The Haitian community-seismology data feed into a nationwide experimental system called Ayiti-Séismes, which is hosted at a website run by the Côte d’Azur University in Nice, France. Ayiti-Séismes also pulls data from official seismic stations in Haiti as well as those in nearby countries, including the Dominican Republic and Cuba. The result is a real-time map of aftershocks blanketing southwestern Haiti in shades of red and orange. “The network is alive and well,” says Susan Hough, a seismologist at the US Geological Survey in Pasadena, California, who has worked in Haiti for many years, including after the 2010 quake.

Future risk

The quake’s epicentre is fairly close to quakes that occurred in 1952 and 1953, which were probably between magnitude 5 and 6, says Calais. In terms of future risk, the Enriquillo–Plantain Garden fault zone could still yield another major quake. “In this area, we cannot say that it’s over,” says Boisson.

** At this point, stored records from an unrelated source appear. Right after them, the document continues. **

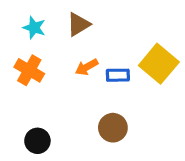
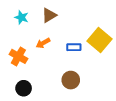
orange arrow: (87, 67) -> (43, 43), moved
orange cross: (29, 70) -> (18, 56), moved

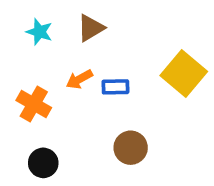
blue rectangle: (74, 47) -> (115, 87), moved

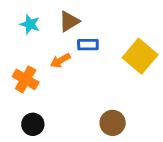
blue rectangle: (115, 87) -> (88, 45), moved
brown circle: (131, 148) -> (113, 123), moved

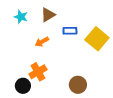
blue rectangle: (88, 45) -> (70, 31), moved
orange cross: (26, 79) -> (38, 72), moved, turned 30

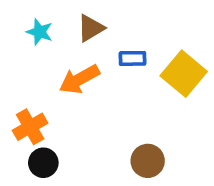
orange arrow: (42, 42) -> (79, 79), size x1.5
orange cross: (38, 72) -> (30, 127), moved

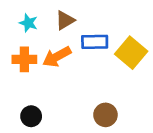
blue rectangle: (132, 58) -> (95, 42), size x1.4
orange cross: (30, 127) -> (24, 59), moved, turned 30

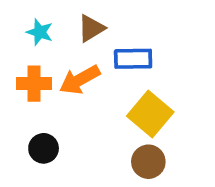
yellow square: (131, 53) -> (150, 114), moved
black circle: (31, 116) -> (44, 148), moved

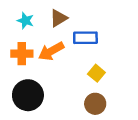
yellow square: (150, 114) -> (96, 73), size x0.6
black circle: (44, 148) -> (28, 95), size x1.6

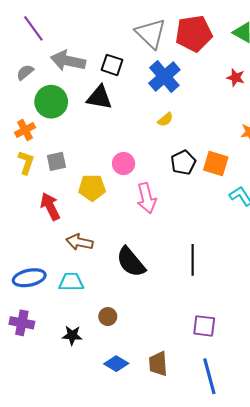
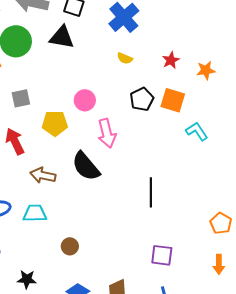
red star: (236, 78) -> (171, 60), moved, turned 30
yellow semicircle: (165, 119) -> (125, 58), turned 63
black semicircle: (131, 262) -> (86, 166), moved
black star: (72, 335) -> (27, 279), moved

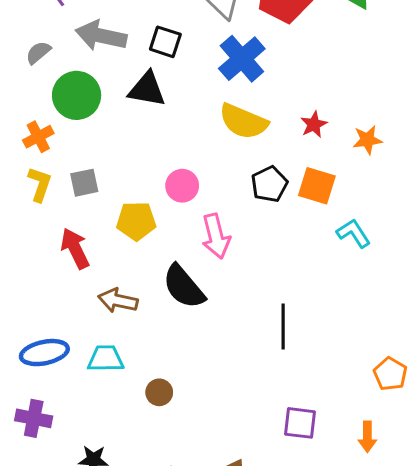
yellow semicircle: (125, 58) -> (243, 121), size x2.0
brown circle: (70, 246) -> (159, 392), moved
orange arrow: (219, 264) -> (367, 437), moved

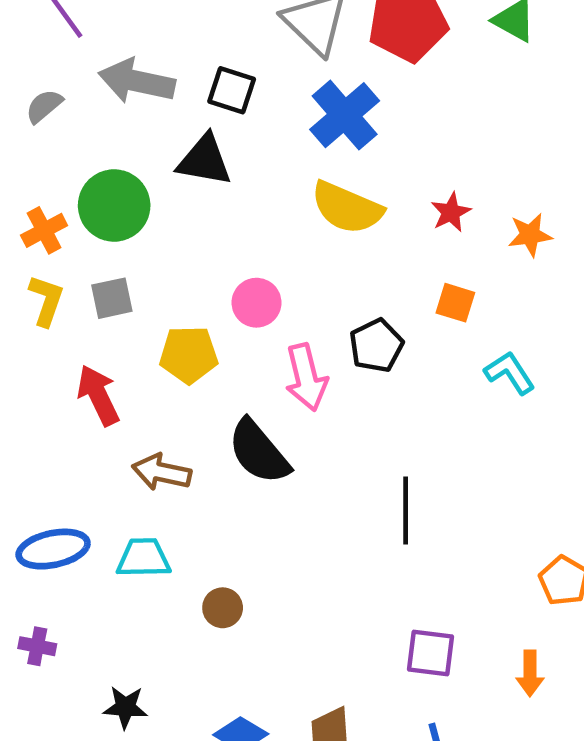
green circle: (77, 95) -> (114, 205), moved
black pentagon: (269, 184) -> (376, 346), moved
orange square: (317, 186) -> (455, 303), size x0.7
purple cross: (34, 418) -> (37, 646), size x0.7

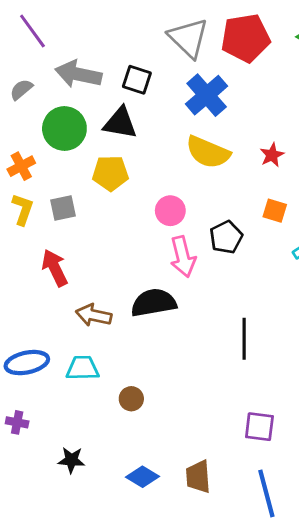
green circle: (114, 205) -> (64, 129), moved
pink circle: (256, 303) -> (170, 211), moved
yellow pentagon: (189, 355) -> (110, 173), moved
black semicircle: (259, 452) -> (154, 303), turned 120

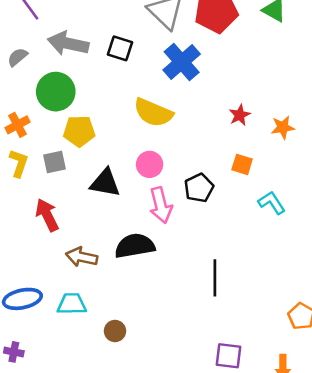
black triangle: (120, 123) -> (105, 183), moved
yellow semicircle: (208, 152) -> (153, 113), moved
yellow pentagon: (110, 173) -> (79, 131), moved

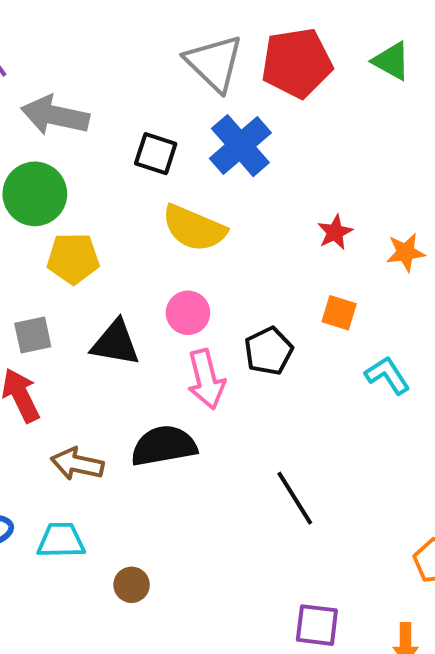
black square: (120, 48) -> (156, 154), moved
gray square: (55, 162) -> (33, 335), moved
black line: (215, 278) -> (295, 498), turned -32

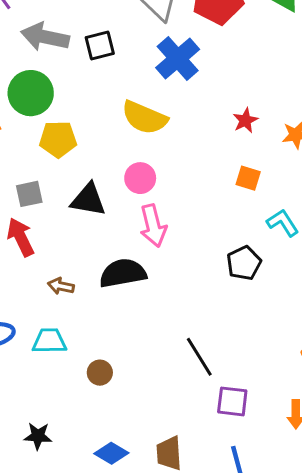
black square: (156, 154) -> (100, 46), moved, turned -32
black pentagon: (269, 351) -> (244, 263), moved
brown arrow: (77, 464) -> (61, 286), size x0.7
black line: (295, 498) -> (199, 357), moved

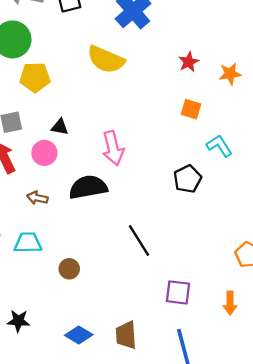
pink circle: (140, 178) -> (44, 153), moved
black triangle: (88, 200) -> (60, 127), size x0.6
black line: (199, 357) -> (139, 240), moved

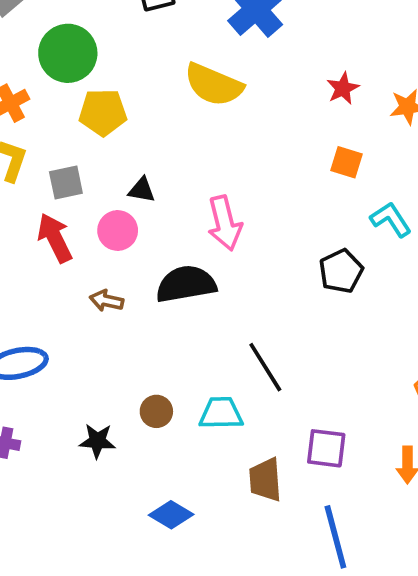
cyan trapezoid: (28, 243) -> (221, 413), moved
black star: (18, 321) -> (97, 441), moved
brown trapezoid: (126, 335) -> (265, 480), moved

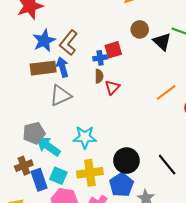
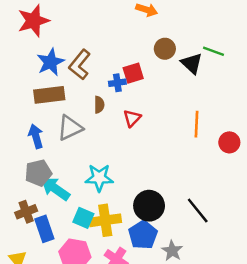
blue arrow: (62, 67) -> (36, 136), moved
brown semicircle: (99, 76) -> (99, 105), moved
orange line: (166, 92) -> (196, 124), turned -50
cyan square: (58, 176) -> (83, 218), moved

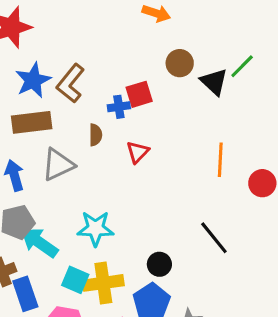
green line: (214, 51) -> (242, 66), turned -65
black circle: (149, 206) -> (159, 264), size x0.6
black line: (198, 211) -> (214, 238), moved

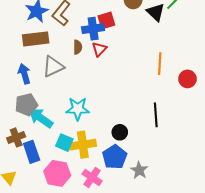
blue cross: (119, 107) -> (93, 29), size x1.5
red triangle: (138, 152) -> (99, 49), moved
black line: (214, 238) -> (156, 115), turned 35

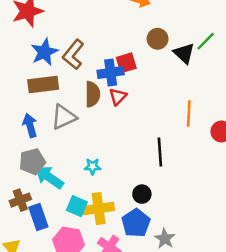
brown semicircle: (78, 47) -> (93, 94), size x1.5
cyan star: (78, 109) -> (93, 166), size x0.6
black line: (156, 115) -> (160, 152), moved

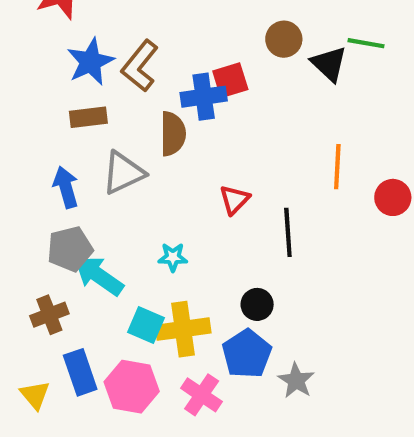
green line: (206, 41) -> (366, 43), turned 55
brown rectangle: (43, 85) -> (88, 117), size x0.7
red triangle: (118, 97) -> (234, 200), moved
blue rectangle: (38, 217) -> (80, 372), moved

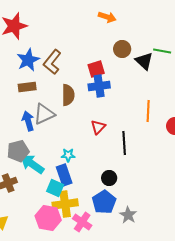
blue cross: (204, 97) -> (99, 86), moved
blue arrow: (66, 187) -> (28, 121), moved
yellow cross: (183, 329) -> (65, 204), moved
blue rectangle: (80, 372) -> (64, 175), moved

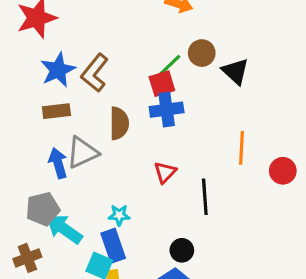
green line: (162, 51) -> (170, 65), moved, turned -54

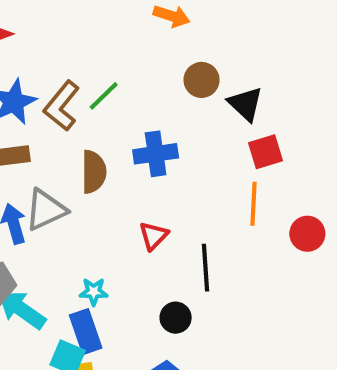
green line: (170, 65) -> (104, 96), moved
red square: (162, 84) -> (265, 152), moved
black circle: (182, 250) -> (176, 318), moved

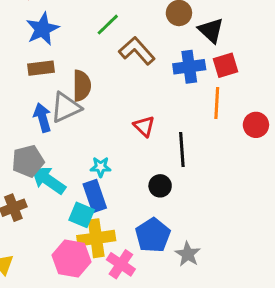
brown L-shape: (62, 106) -> (137, 51), moved, turned 99
blue cross: (156, 154) -> (189, 67), moved
brown semicircle: (94, 172) -> (82, 86), moved
red triangle: (154, 236) -> (144, 126), turned -30

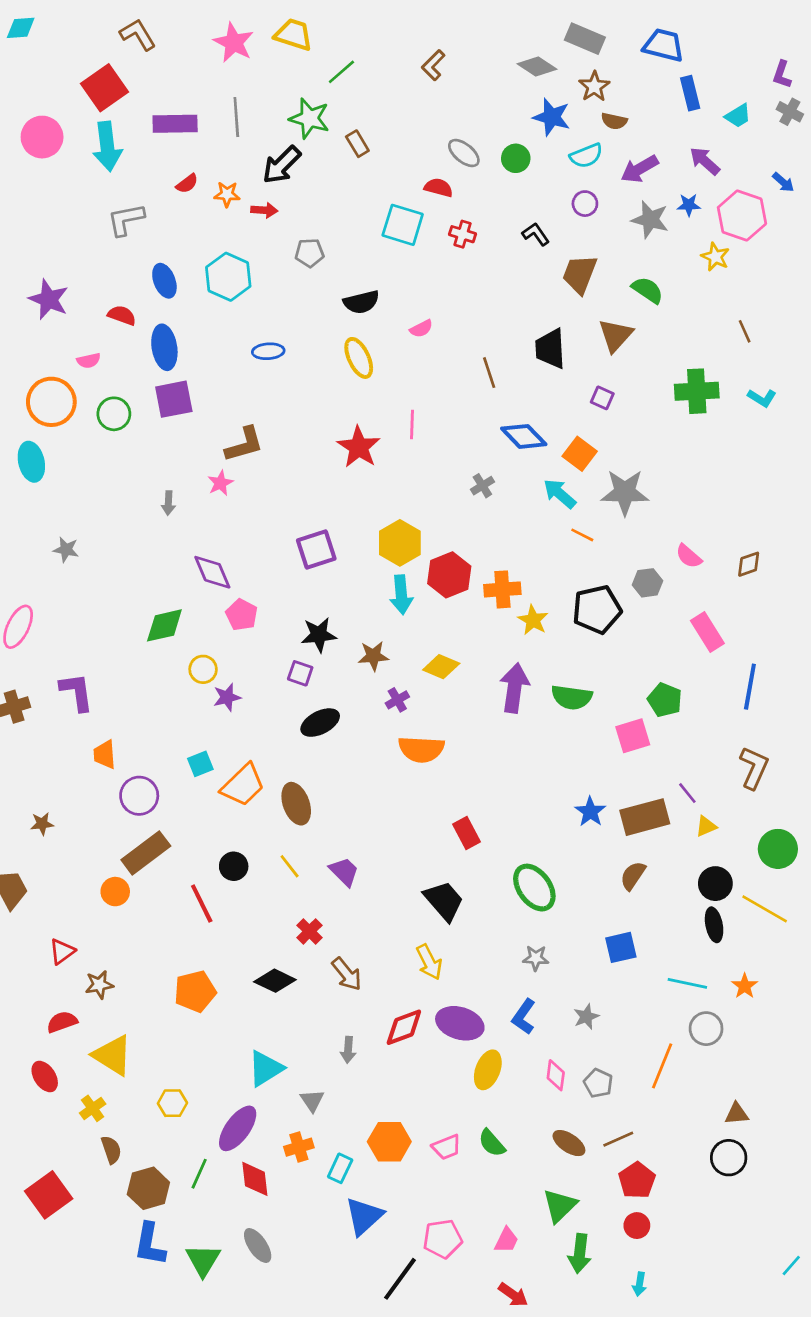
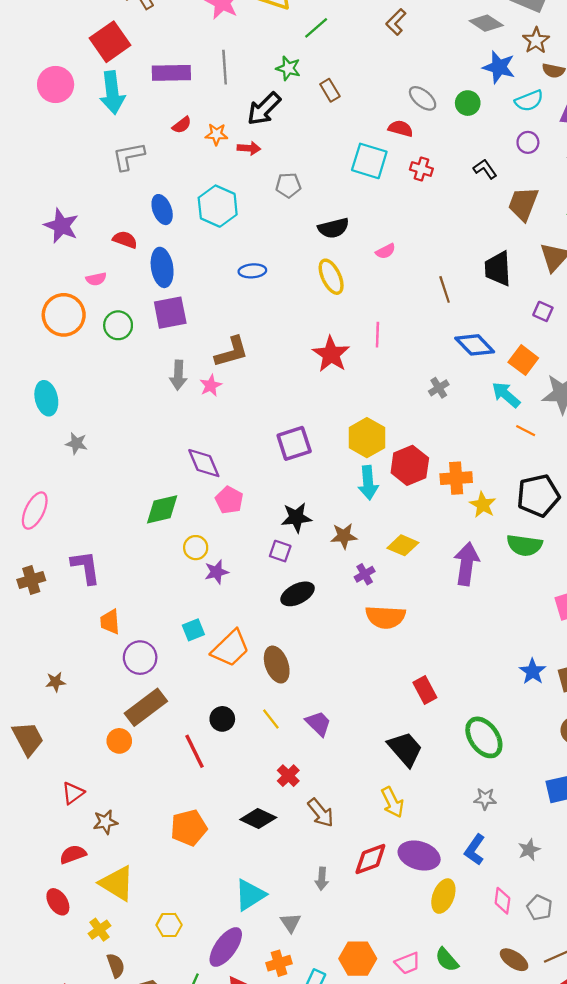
green star: (309, 118) -> (288, 68), size x0.7
cyan ellipse: (31, 462) -> (46, 398), moved
gray arrow: (168, 503) -> (178, 375), moved, size x1.4
green semicircle: (572, 697) -> (524, 545), moved

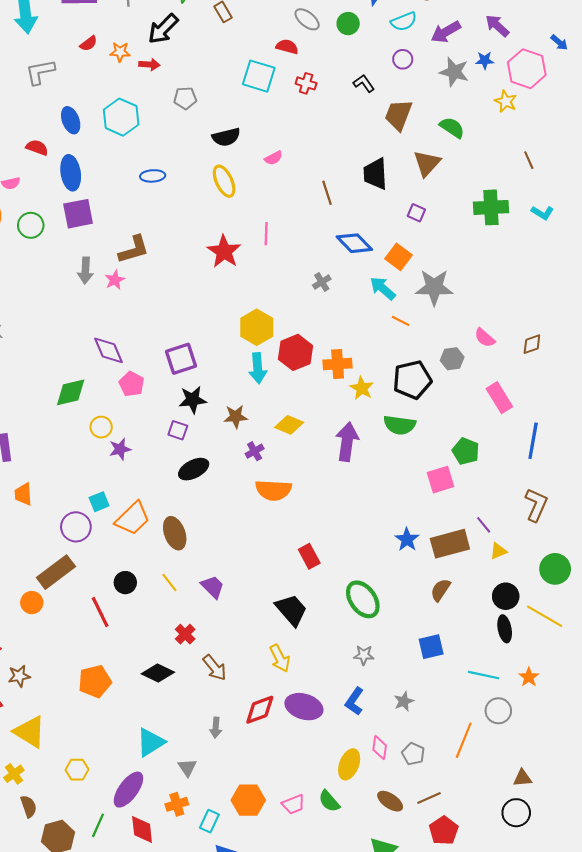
purple square: (294, 443) -> (181, 359), moved
purple circle: (140, 658) -> (76, 527), moved
yellow ellipse: (443, 896) -> (349, 764), moved

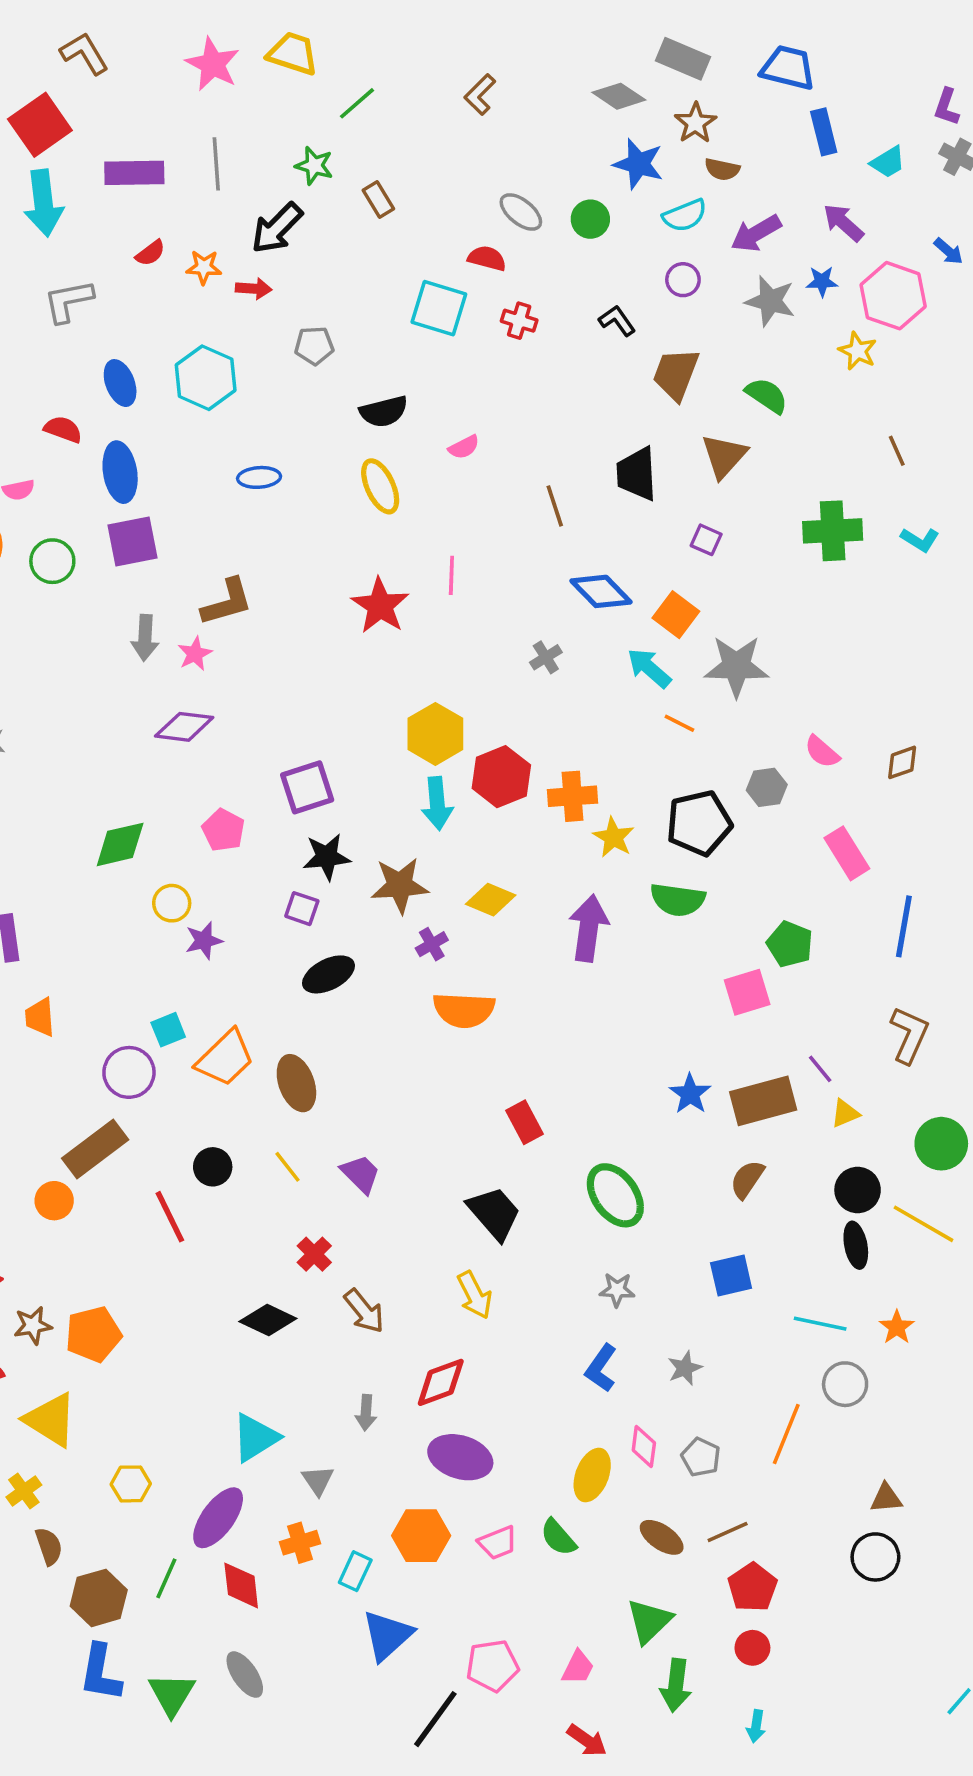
purple diamond: (108, 350) -> (184, 727), moved, turned -60
brown star: (236, 417) -> (400, 885), size x1.4
orange pentagon: (95, 681) -> (93, 1334), moved
purple ellipse: (304, 707) -> (460, 1457), moved

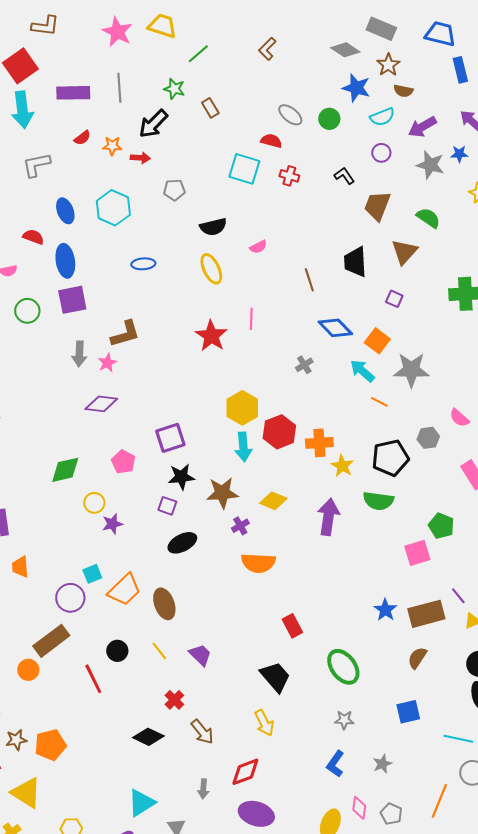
brown L-shape: (84, 53) -> (45, 26), turned 128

Some speculate that the 2010 quake contributed to the recent one by transferring stress towards the region that just ruptured — and that seismic risk remains high in Port-au-Prince and across much of the Enriquillo–Plantain Garden fault zone.

Boisson notes that many scientists have been worried about a different major geological region in Haiti’s north, known as the Septentrional fault zone; it unleashed a major quake in 1842. “After 2010, we thought it would be this fault” that would cause future quakes, he says. “And then it was in the south again.”

About 600 aftershocks have been detected from the 14 August quake so far — compared with roughly 10 in the same time period after the 2010 quake, although there were undoubtedly more that were not detected, says Calais. “We now have very strong information about not only where the [14 August] quake occurred, but also how wide the rupture was, in which direction the fault was dipping,” he adds. “That’s essential” to understanding why the quake occurred and what to expect in the future.